15 yaş üzerindeki kadın ve erkeklerin eğitimden erken ayrılma ve iş gücüne katılma oranlarındaki önemli farklar toplumsal cinsiyet eşitsizliğine karşı farkındalığın okullarda ve okul dışında, çocuklarla, velilerle ve öğretmenlerle yapılan çalışmalarda arttırılmasının önemine işaret ediyor.  Buna karşın ders kitaplarını değerlendiren ve toplumsal cinsiyet eşitliğine odaklanan araştırma sonuçlarına göre yenilenen ders kitapları daha cinsiyetçi bir yaklaşımla hazırlanmış.
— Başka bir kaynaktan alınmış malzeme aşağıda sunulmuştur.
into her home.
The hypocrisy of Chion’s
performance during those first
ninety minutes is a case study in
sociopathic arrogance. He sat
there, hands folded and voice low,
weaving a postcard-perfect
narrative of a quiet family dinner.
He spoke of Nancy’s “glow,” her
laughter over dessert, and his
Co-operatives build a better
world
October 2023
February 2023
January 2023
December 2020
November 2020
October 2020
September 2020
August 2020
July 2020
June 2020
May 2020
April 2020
Ders Kitaplarında Toplumsal Cinsiyet

Geçtiğimiz sene ders kitaplarının gözden geçirilmesi ve değerlendirmesi konusunda hem MEB tarafından hem de bağımsız olarak birçok farklı çalışma yapılmış.   Bunlardan birisi de Karşılaştırmalı Eğitim Derneği’nin yürüttüğü “Değişen Ders Kitaplarında Sekülerizm ve Toplumsal Cinsiyet Eşitliği Araştırması”.  Bu çalışmada 2017-18 eğitim-öğretim yılında güncellenen kitaplarla bir önceki eğitim-öğretim yılında (2016-17) kullanılan ders kitapları arasında bir karşılaştırma yapılıyor. Karşılaştırma liberal değerler üzerinden yapılıyor ve liberal değerler olarak sekülerizm ve toplumsal cinsiyet eşitliğine odaklanılıyor.  Raporda ilgili çalışma sonuçları şu şekilde anlatılmış:

“Araştırma kapsamında 2016 ve 2017 yıllarında basılan kitaplar arasında, ilkokul için
4, ortaokul için 6, lise için 6 kitap seçildiği belirtiliyor. Ders kitaplarının
karşılaştırmalı analizi sonucunda araştırma bulguları, 9. sınıf Tarih, 9. sınıf Din
Kültürü ve Ahlak Bilgisi kitaplarında sekülerizm konusunda, 1. sınıf Türkçe, 5. sınıf
Türkçe ve 9. sınıf Tarih kitaplarında ise toplumsal cinsiyet konularında önemli
değişikliklerin olduğunu gösteriyor. Yeni kitaplardan, toplumsal cinsiyet eşitliğine
ilişkin içeriğin neredeyse tamamen ve seküler öğelerin ise büyük oranda çıkarıldığı
belirtiliyor. 9. sınıf Tarih kitabında toplumsal cinsiyet eşitliğine ilişkin içeriğin
neredeyse tamamen çıkarıldığı, toplumsal cinsiyete ilişkin en önemli farklılıkların 1
ve 5. sınıf Türkçe ders kitaplarında olduğu belirtiliyor. Bu kitaplarda metinler ve
görsellerin daha cinsiyetçi bir yaklaşımla hazırlanmış olduğu sonucuna varıldığının
altı çiziliyor.”

Defne Üçer Şaylan

Tüm grafikler ve veriler Eğitim Reformu Girişimi 2017-2018 Eğitim İzleme Raporu‘ndan alınmıştır.